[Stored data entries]
^^^^^^^^^^^^^^^^
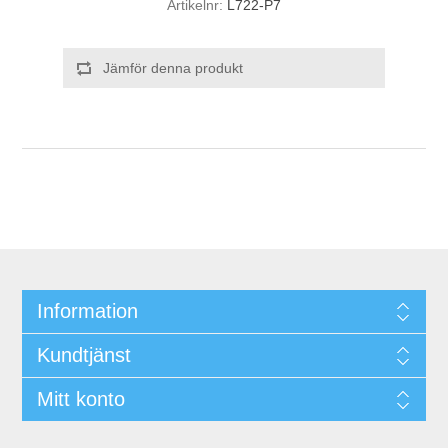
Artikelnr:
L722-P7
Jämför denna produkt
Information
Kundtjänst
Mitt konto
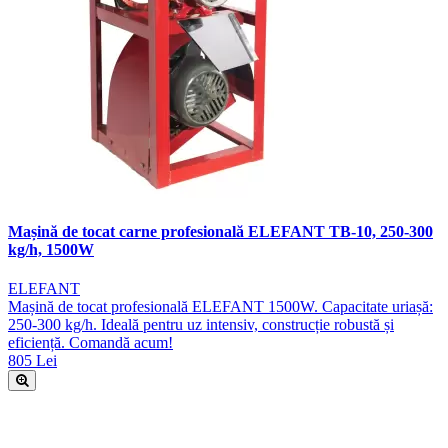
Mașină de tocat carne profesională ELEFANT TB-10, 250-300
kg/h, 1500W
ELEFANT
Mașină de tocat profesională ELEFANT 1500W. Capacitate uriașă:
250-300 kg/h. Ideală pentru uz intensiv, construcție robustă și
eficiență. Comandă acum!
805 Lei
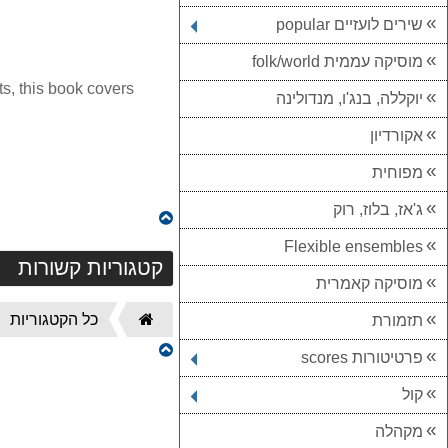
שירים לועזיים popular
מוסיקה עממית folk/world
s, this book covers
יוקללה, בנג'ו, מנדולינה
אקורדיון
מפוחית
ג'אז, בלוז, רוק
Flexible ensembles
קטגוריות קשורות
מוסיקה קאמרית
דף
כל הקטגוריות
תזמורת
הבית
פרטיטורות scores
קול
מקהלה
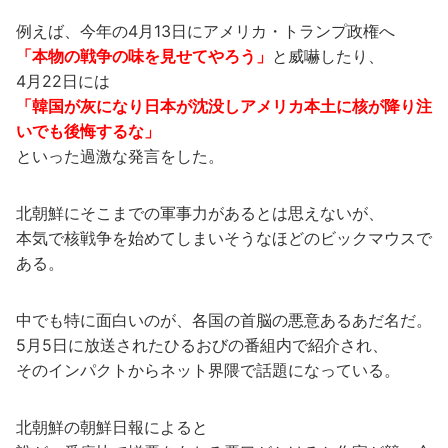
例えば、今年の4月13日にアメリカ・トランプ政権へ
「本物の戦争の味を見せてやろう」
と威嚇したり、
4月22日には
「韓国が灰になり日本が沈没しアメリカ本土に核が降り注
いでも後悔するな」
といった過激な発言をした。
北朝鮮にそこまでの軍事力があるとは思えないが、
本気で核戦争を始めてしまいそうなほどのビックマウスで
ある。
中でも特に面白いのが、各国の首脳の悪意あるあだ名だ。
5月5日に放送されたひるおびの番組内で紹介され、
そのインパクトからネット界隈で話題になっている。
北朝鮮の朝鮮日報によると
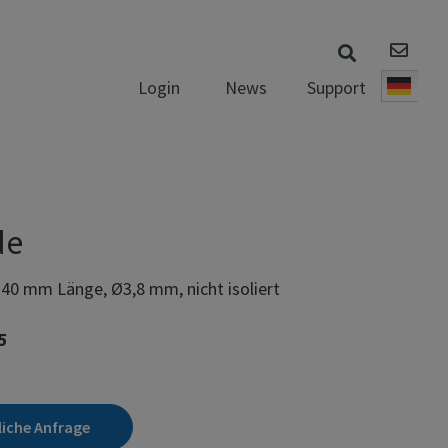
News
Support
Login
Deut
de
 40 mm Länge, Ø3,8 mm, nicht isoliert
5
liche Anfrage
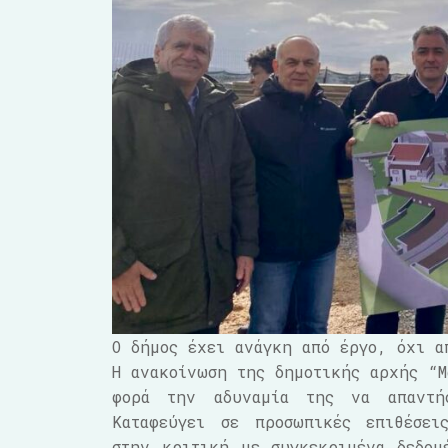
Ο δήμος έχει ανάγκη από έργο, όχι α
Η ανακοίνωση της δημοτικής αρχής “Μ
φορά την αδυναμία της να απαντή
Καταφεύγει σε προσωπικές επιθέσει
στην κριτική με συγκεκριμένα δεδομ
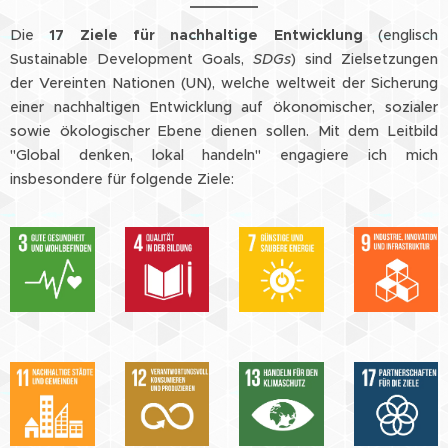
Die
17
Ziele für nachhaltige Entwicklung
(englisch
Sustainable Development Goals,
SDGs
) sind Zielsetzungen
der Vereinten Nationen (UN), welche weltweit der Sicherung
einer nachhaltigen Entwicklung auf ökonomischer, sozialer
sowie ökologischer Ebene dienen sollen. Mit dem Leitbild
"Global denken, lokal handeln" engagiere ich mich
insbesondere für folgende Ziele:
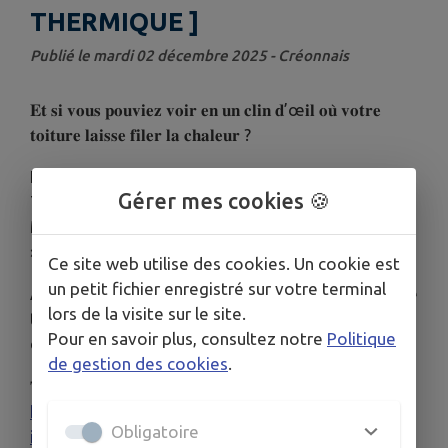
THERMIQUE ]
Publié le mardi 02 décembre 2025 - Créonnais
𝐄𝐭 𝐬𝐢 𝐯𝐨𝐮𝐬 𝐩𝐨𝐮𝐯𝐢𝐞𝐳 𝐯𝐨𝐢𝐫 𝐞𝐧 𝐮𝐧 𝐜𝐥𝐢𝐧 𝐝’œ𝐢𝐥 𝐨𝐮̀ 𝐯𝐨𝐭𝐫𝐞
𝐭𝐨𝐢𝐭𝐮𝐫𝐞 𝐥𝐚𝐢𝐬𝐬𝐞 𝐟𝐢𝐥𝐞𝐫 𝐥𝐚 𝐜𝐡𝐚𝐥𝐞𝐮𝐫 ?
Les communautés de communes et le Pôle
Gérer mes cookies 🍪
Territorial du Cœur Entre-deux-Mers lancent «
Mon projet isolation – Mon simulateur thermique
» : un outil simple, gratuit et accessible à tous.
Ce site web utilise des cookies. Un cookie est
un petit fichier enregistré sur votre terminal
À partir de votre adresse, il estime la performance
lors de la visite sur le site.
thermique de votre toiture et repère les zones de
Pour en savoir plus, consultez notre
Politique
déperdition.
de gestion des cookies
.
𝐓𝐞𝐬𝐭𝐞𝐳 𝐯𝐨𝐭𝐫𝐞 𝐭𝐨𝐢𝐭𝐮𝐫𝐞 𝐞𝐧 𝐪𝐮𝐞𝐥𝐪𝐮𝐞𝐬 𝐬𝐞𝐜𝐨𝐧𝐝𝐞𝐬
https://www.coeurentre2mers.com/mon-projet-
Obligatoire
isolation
^^^^^^^^^^^^^^^^
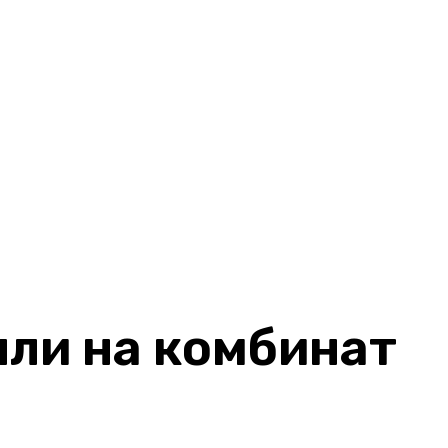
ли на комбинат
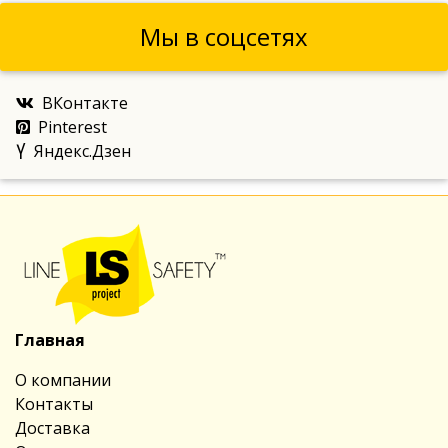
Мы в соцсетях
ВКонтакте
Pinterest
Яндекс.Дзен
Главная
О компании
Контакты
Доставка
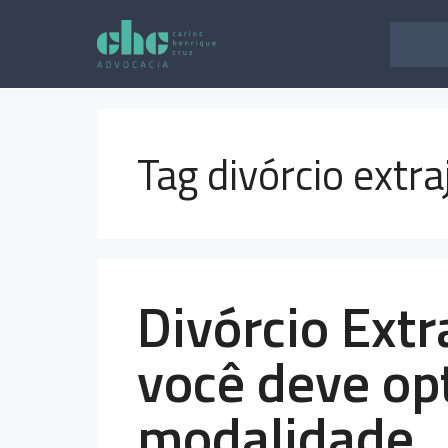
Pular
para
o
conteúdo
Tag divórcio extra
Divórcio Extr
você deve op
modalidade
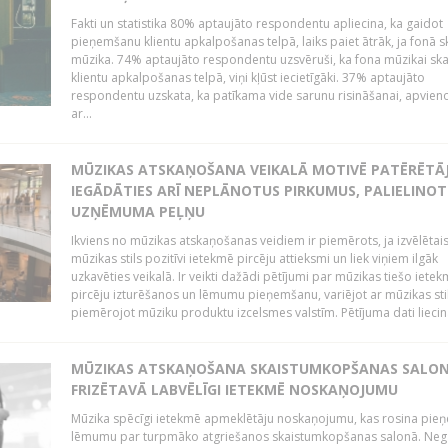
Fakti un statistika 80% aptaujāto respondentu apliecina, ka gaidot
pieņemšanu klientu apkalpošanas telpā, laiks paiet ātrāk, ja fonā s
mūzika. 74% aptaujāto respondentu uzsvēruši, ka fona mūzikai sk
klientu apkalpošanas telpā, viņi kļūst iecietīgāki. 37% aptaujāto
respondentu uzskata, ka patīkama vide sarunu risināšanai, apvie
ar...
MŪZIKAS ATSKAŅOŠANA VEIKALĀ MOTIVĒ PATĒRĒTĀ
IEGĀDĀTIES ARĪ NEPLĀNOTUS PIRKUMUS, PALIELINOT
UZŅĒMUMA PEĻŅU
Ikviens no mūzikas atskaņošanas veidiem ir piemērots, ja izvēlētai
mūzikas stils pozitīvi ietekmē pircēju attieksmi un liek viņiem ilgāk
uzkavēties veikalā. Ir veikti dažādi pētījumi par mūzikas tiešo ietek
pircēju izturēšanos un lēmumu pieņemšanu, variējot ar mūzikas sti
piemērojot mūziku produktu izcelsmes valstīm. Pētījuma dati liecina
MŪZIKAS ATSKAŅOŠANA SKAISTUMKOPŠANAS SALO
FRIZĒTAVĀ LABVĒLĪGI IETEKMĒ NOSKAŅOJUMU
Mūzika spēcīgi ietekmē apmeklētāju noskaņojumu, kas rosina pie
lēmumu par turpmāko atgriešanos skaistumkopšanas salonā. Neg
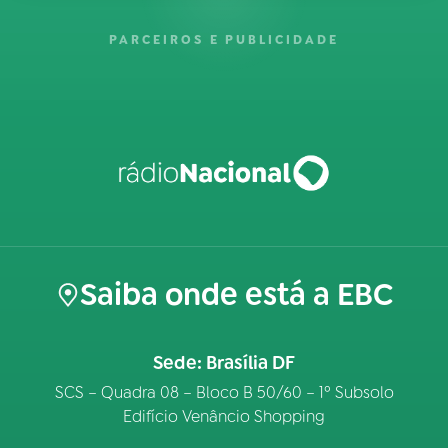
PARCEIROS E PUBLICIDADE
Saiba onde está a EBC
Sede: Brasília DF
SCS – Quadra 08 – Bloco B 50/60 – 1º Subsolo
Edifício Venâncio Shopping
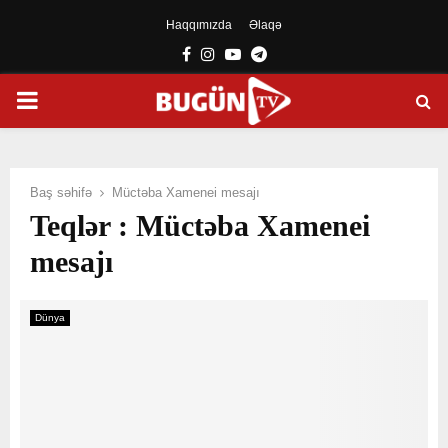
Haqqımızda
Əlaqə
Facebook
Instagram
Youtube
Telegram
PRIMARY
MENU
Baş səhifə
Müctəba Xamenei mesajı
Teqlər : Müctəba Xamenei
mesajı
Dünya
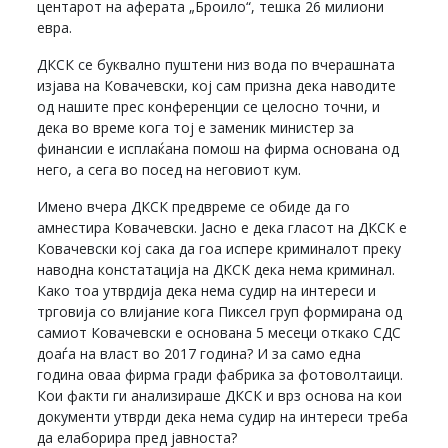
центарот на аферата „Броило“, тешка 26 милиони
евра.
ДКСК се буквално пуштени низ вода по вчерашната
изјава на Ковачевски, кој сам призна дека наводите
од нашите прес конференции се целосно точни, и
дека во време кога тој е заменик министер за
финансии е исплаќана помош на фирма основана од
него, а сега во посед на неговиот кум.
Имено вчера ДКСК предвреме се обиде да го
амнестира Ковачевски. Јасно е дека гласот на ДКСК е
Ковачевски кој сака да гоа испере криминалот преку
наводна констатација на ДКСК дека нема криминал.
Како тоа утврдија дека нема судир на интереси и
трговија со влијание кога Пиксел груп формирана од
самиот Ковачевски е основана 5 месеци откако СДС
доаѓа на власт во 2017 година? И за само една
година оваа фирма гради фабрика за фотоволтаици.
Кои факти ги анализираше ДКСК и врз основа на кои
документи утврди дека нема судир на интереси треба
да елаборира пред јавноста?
^^^^^^^^^^^^^^^^
▶ _Task prompt_
Output exactly those lines of the data above that run from the line with "Яндекс.Дзен" up to and including the line with "PARCEIROS E PUBLICIDADE". No pictures go in.

▶ _Finished exercise_
Яндекс.Дзен
Главная
О компании
Контакты
Доставка
Pular
para
o
conteúdo
Tag divórcio extra
Divórcio Extr
você deve op
modalidade
Fakti un statistika 80% aptaujāto respondentu apliecina, ka gaidot
pieņemšanu klientu apkalpošanas telpā, laiks paiet ātrāk, ja fonā s
mūzika. 74% aptaujāto respondentu uzsvēruši, ka fona mūzikai sk
klientu apkalpošanas telpā, viņi kļūst iecietīgāki. 37% aptaujāto
respondentu uzskata, ka patīkama vide sarunu risināšanai, apvie
ar...
MŪZIKAS ATSKAŅOŠANA VEIKALĀ MOTIVĒ PATĒRĒTĀ
IEGĀDĀTIES ARĪ NEPLĀNOTUS PIRKUMUS, PALIELINOT
UZŅĒMUMA PEĻŅU
Ikviens no mūzikas atskaņošanas veidiem ir piemērots, ja izvēlētai
mūzikas stils pozitīvi ietekmē pircēju attieksmi un liek viņiem ilgāk
uzkavēties veikalā. Ir veikti dažādi pētījumi par mūzikas tiešo ietek
pircēju izturēšanos un lēmumu pieņemšanu, variējot ar mūzikas sti
piemērojot mūziku produktu izcelsmes valstīm. Pētījuma dati liecina
MŪZIKAS ATSKAŅOŠANA SKAISTUMKOPŠANAS SALO
FRIZĒTAVĀ LABVĒLĪGI IETEKMĒ NOSKAŅOJUMU
Mūzika spēcīgi ietekmē apmeklētāju noskaņojumu, kas rosina pie
lēmumu par turpmāko atgriešanos skaistumkopšanas salonā. Neg
PARCEIROS E PUBLICIDADE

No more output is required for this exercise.